Re: [whatwg] Sortable Tables

On Fri, 28 Dec 2012, Stuart Langridge wrote:
> > > 
> > > Sorttable also allows authors to specify "alternate content" for a 
> > > cell. <td sorttable_customkey="11">eleven</td>
> >
> > <td><data value="11">eleven</data></td>
> >
> > > The sorttable.js solution is to specify a "custom key", which 
> > > sorttable pretends was the cell content for the purposes of sorting, 
> > > so <td sorttable_customkey="20121107-100000">Wed 7th November, 
> > > 10.00am GMT</td> and then the script can sort it.
> >
> > <td><time datetime="2012-11-07T10:00Z">Wed 7th November, 10.00am 
> > GMT</time></td>
> 
> I can see using <data> for this, because it's deliberately semantically 
> meaningless (right?)

I wouldn't say it's semantically meaningless, but sure.

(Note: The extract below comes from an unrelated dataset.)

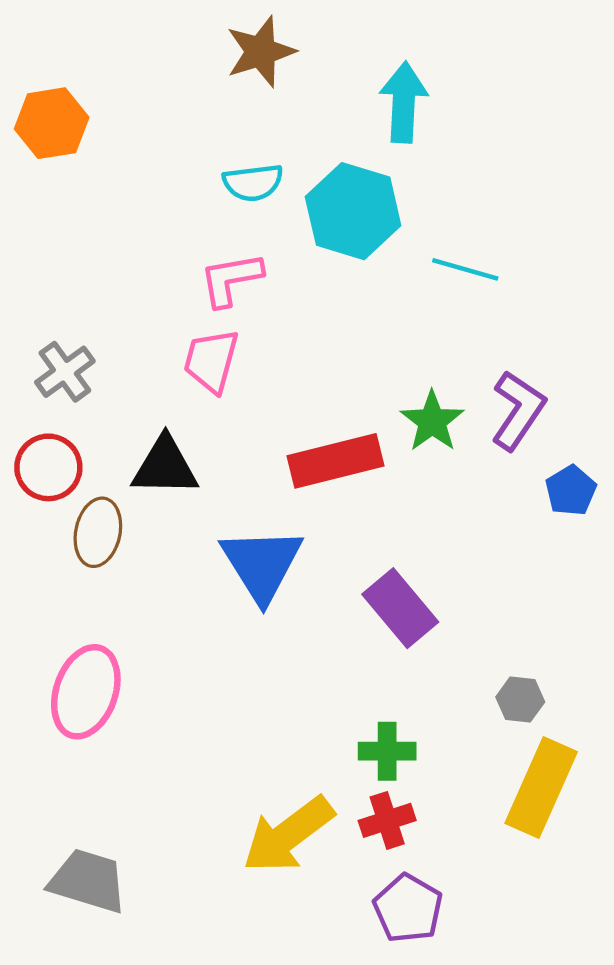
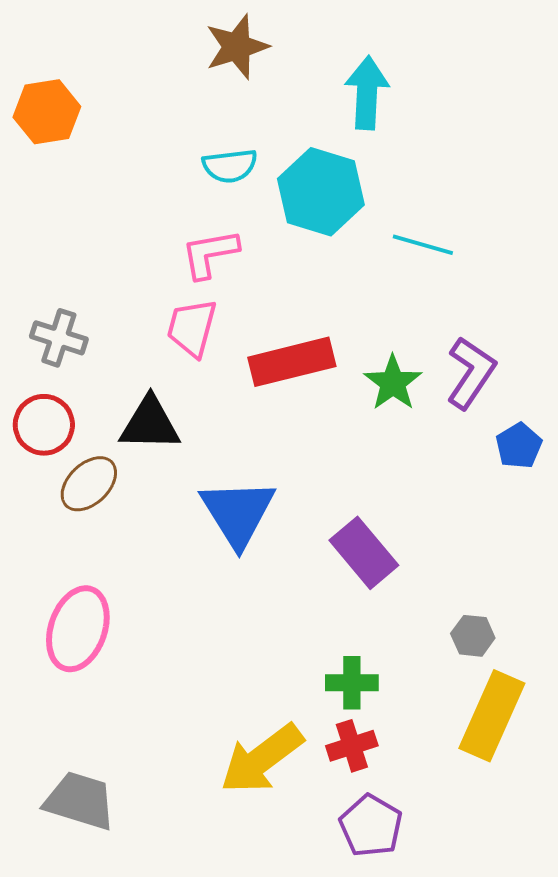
gray cross: (65, 372) -> (59, 338), turned -36
red rectangle: (335, 461) -> (292, 362), moved
brown ellipse: (98, 532) -> (89, 484), turned 34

> but <time> is more of a problem if you have multiple things in one cell. 
> For example, one semi-common pattern is to put some data and an input 
> type=checkbox in a single cell, like
> <td>Wed 7th November, 10.00am GMT <input type="checkbox" name="whatever"></td>

Why can't the checkbox be in a separate cell?


> Using <data> to wrap the whole cell is OK, but using <time> to wrap a 
> bunch of non-time content isn't, really. In this situation would you 
> recommend
> <td><data value="2012-11-07T10:00Z"><time datetime="2012-11-07T10:00Z">Wed 7th November, 10.00am GMT</time></data></td>
> which seems rather redundant to me?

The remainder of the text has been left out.